Saved entries:
==*==

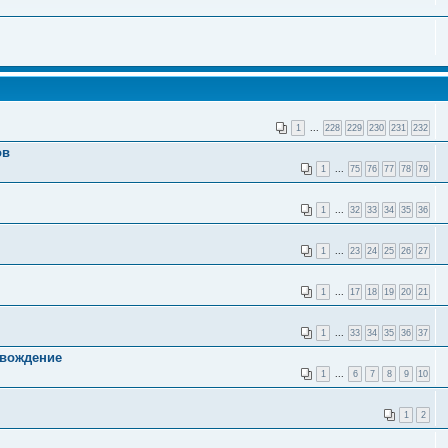
1
...
228
229
230
231
232
ов
1
...
75
76
77
78
79
1
...
32
33
34
35
36
1
...
23
24
25
26
27
1
...
17
18
19
20
21
1
...
33
34
35
36
37
овождение
1
...
6
7
8
9
10
1
2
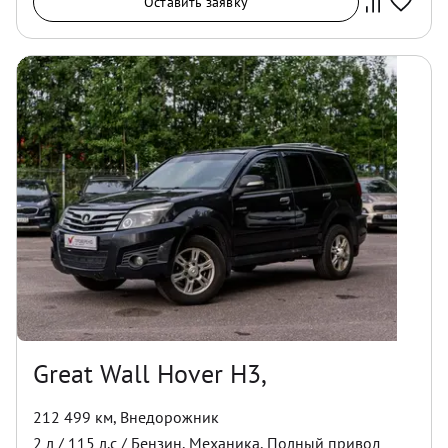
Оставить заявку
Great Wall Hover H3,
212 499 км
,
Внедорожник
2
л /
115
л.с /
Бензин
,
Механика
,
Полный
привод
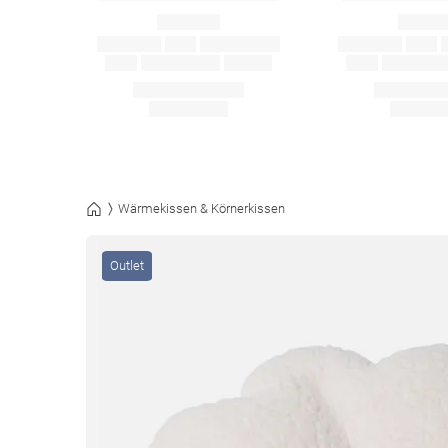
Wärmekissen & Körnerkissen
Outlet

==*==

> _EXERCISE REQUIREMENTS_
Every record above must be copied exactly; none of the pictures belong in the copy.

> _YOUR SOLUTION_
1
...
228
229
230
231
232
ов
1
...
75
76
77
78
79
1
...
32
33
34
35
36
1
...
23
24
25
26
27
1
...
17
18
19
20
21
1
...
33
34
35
36
37
овождение
1
...
6
7
8
9
10
1
2
Оставить заявку
Great Wall Hover H3,
212 499 км
,
Внедорожник
2
л /
115
л.с /
Бензин
,
Механика
,
Полный
привод
Wärmekissen & Körnerkissen
Outlet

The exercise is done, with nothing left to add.